Von Christina Wittich

Jens Friebel stinkt es ganz gewaltig. Zuerst Fadenalgen, dann Blaualgen – der Mann möchte einfach nur gondeln. In diesem Sommer aber kam er nicht vom Fleck. Die Saison fiel ins Wasser. „Ha ha“, sagt Friebel. „Sehr witzig.“ Wenn er sich und seine Gondel jetzt am Ufer des Dippelsdorfer Teiches abstößt, steigen die Faulgase verrottender Algen empor wie ein gigantischer Teich-Furz. Auch nicht schön.

Angenehmer wird es erst nach ein paar Schlägen mit dem Ruder. Dann gleitet Friebel auf seiner Gondel in den Sonnenuntergang. Fische springen neben dem Boot, das aussieht wie ein Pfau mit Kastenkörper. Vier leere Bänke unter grünem Dach. Die Sonne scheint schräg aufs Deck. Zu dieser Jahres-, zu dieser Tageszeit macht sie ein Licht, das Falten glättet, Ecken und Kanten abrundet, das besänftigt und Farben warm und satt strahlen lässt. Jens Friebel strahlt in Blau und Gelb. Er ist Sachsens letzter Gondoliere. Der Letzte nach einer langen, gondelfreien Zeit. Selbst ernannt, ohne König und ohne Passagiere. Zumindest Letzteres möchte Friebel ändern.

Seine Livree hat er sich nach Kupferstich-Vorlagen und eigenen Vorstellungen nähen lassen: Die Hose blau und pludrig, weiße Kniestrümpfe, schwarze Schuhe mit breiter Quaste, gelbes Revers mit goldenen Borten und Knöpfen, gelbe Mütze mit blauem Rand. Fesch sieht der 52-Jährige darin aus, aber irgendwie auch unpassend. Wie aus der Zeit gefallen hier auf diesem See. Hier in dieser Gegend, die besiedelt ist von Dauercampern in umzäunten Wohnmobilen und von den kleinen Zelten der Freunde des Outdoor-Sportes, die ihre 2 000-Euro-Fahrräder neben pfeilschnellen Kanus angekettet parken.

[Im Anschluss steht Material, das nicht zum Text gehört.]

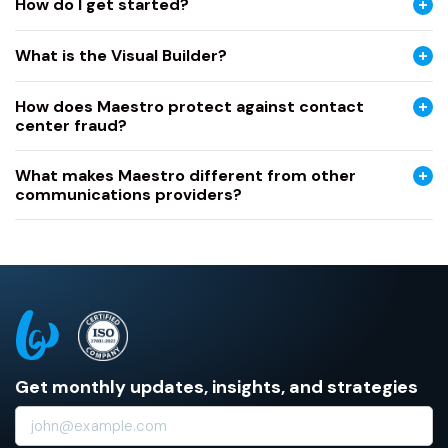
How do I get started?
What is the Visual Builder?
How does Maestro protect against contact
center fraud?
What makes Maestro different from other
communications providers?
Get monthly updates, insights, and strategies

Auch die Gondel, eigentlich ein umgebauter Spreewald-Kahn mit Überdachung, prunkt wie nach einer Zeitreise falsch eingeparkt im Schilf: ein prachtvoll kobaltblau leuchtender Pfauenkopf, an dessen Hals eine Putte pausbackig und ganz rundes Kleinkind in die Fanfare bläst. Der Hintern des Engels hängt wie ein Mond über dem Kopf des Rudernden. „Nennen Sie mich einfach einen Verrückten“, sagt Friebel, „einen mit einem Spleen, irgendwie so was.“ Na gut. Nur, Friebel wirkt nicht verrückt. Besessen vielleicht.

Es lässt sich immer so leicht schreiben und sagen: Das war Liebe auf den ersten Blick. War es in diesem Fall nur nicht. Friebels Liebe wuchs über die Jahrzehnte ganz im Verborgenen, ohne, dass er selbst erst einmal etwas davon ahnte. Man kann sich das vielleicht so vorstellen: Da fährt ein Dresdner Junge Jahr für Jahr mit seinen Eltern ins Pillnitzer Schloss. Die Zeit geht ins Land, der Junge wächst, wird ein Mann. Die Tradition bleibt. Sie bewundern den Park, schlendern durchs Palmenhaus, bleiben stehen an der Tritonengondel.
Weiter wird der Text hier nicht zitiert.